Quand je vous rencontrai avant-hier, au moment de votre départ, quand je vis le regard doux et sensible que vous jetâtes sur moi, j'éprouvai une émotion si profonde et si vive qu'elle a beaucoup hâté la fin de ma vie. J'aurois voulu vous retenir à l'instant, pour vous révéler mes secrets; mais il falloit l'approche de la mort pour me donner la confiance de parler de moi-même. Je suis timide malgré la présence d'esprit que j'ai su toujours montrer; mon caractère est fier, quoique ma conduite ait été souple et dissimulée; il y a en moi je ne sais quel contraste qui m'a souvent empêchée de me livrer aux bons mouvemens que j'éprouvois.
Enfin je vais mourir, et toute cette vie d'efforts et de combinaisons est déjà finie; je jouis de ces derniers jours pendant lesquels mon esprit n'a plus rien à ménager. Je croyois, il y a quelque temps, que j'avois seule bien entendu la vie, et que tous ceux qui me parloient de sentimens dévoués et de vertus exaltées, étoient des charlatans ou des dupes; depuis que je vous connois, il m'est venu par intervalles d'autres idées; mais je ne sais encore si mon aride système étoit complètement erroné, et s'il n'est pas vrai qu'avec toute autre personne que vous, les seules relations raisonnables sont les relations calculées.

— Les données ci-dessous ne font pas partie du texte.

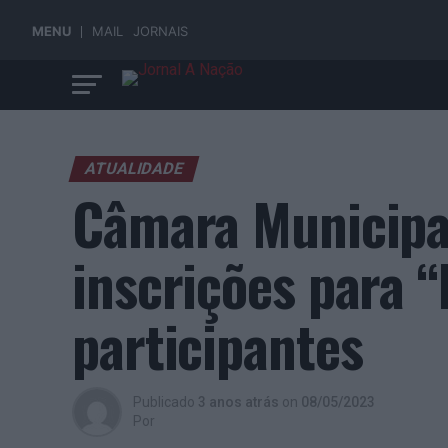
MENU
MAIL
JORNAIS
ATUALIDADE
Câmara Municipal
inscrições para “
participantes
Publicado
3 anos atrás
on
08/05/2023
Por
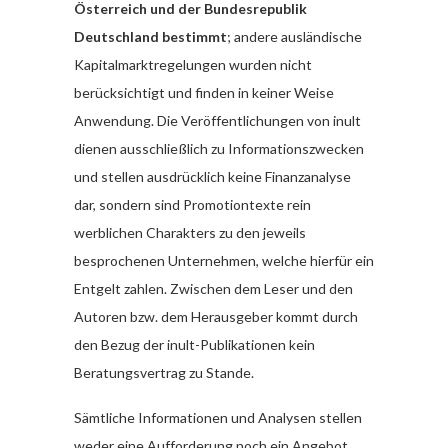
Österreich und der Bundesrepublik
Deutschland bestimmt
; andere ausländische
Kapitalmarktregelungen wurden nicht
berücksichtigt und finden in keiner Weise
Anwendung. Die Veröffentlichungen von inult
dienen ausschließlich zu Informationszwecken
und stellen ausdrücklich keine Finanzanalyse
dar, sondern sind Promotiontexte rein
werblichen Charakters zu den jeweils
besprochenen Unternehmen, welche hierfür ein
Entgelt zahlen. Zwischen dem Leser und den
Autoren bzw. dem Herausgeber kommt durch
den Bezug der inult-Publikationen kein
Beratungsvertrag zu Stande.
Sämtliche Informationen und Analysen stellen
weder eine Aufforderung noch ein Angebot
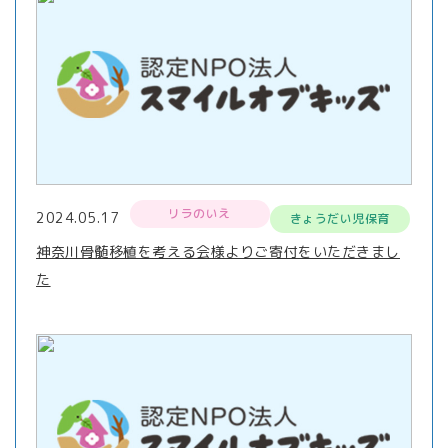
リラのいえ
2024.05.17
きょうだい児保育
神奈川骨髄移植を考える会様よりご寄付をいただきまし
た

Quoi qu'il en soit, je ne crois pas avoir été méchante: j'avois mauvaise opinion des hommes, et je m'armois à l'avance contre leurs intentions malveillantes; mais je n'avois point d'amertume dans l'âme; j'ai rendu fort heureux tous mes inférieurs, tous ceux qui ont été dans ma dépendance; et lorsque j'ai usé de la dissimulation envers ceux qui avoient des droits sur moi, c'étoit encore en leur rendant la vie plus agréable. J'ai eu tort envers vous, Delphine, envers vous qui êtes, je vous le répète, ce que j'ai le plus aimé: inconcevable bizarrerie! que ne me suis-je livrée à l'impression que vous faisiez sur moi! Mais je la combattois comme une folie, comme une foiblesse qui dérangeoit une vie politiquement ordonnée, tandis que ce sentiment auroit aussi bien servi mes intérêts que mon bonheur.
J'ai tout dit dans cette lettre; je ne vous ai point exagéré les motifs qui pouvoient m'excuser. J'ai donné à mes sentimens pour ma fille, à mes calculs personnels, leur véritable part; croyez-moi donc sur le seul intérêt qui me reste, croyez que je meurs en vous aimant.
J'ai vécu pénétrée d'un profond mépris pour les hommes, d'une grande incrédulité sur toutes les vertus, comme sur toutes les affections. Vous êtes la seule personne au monde que j'aie trouvée tout à la fois supérieure et naturelle, simple dans ses manières, généreuse dans ses sacrifices, constante et passionnée, spirituelle comme les plus habiles, confiante comme les meilleurs; enfin, un être si bon et si tendre que, malgré tant d'aveux indignes de pardon, c'est en vous seule que j'espère pour verser des larmes sur ma tombe, et conserver un souvenir de moi qui tienne encore à quelque chose de sensible.
SOPHIE DE VERNON.
Quelle lettre que celle que vous venez de lire, ma chère Louise! n'augmente-t-elle pas votre pitié pour la malheureuse Sophie? quelle vie froide et contrainte elle a menée! quelle honte, et quelle douleur qu'une dissimulation habituelle! comment pourrai-je lui inspirer quelques-uns de ces sentimens qui peuvent seuls soutenir dans la dernière scène de la vie! Oh! je lui pardonne, et du fond de mon coeur; mais je voudrois que son âme s'endormît dans des idées, dans des espérances qui pussent l'élever jusqu'à son Dieu. Je vais retourner vers elle, et demain je vous écrirai.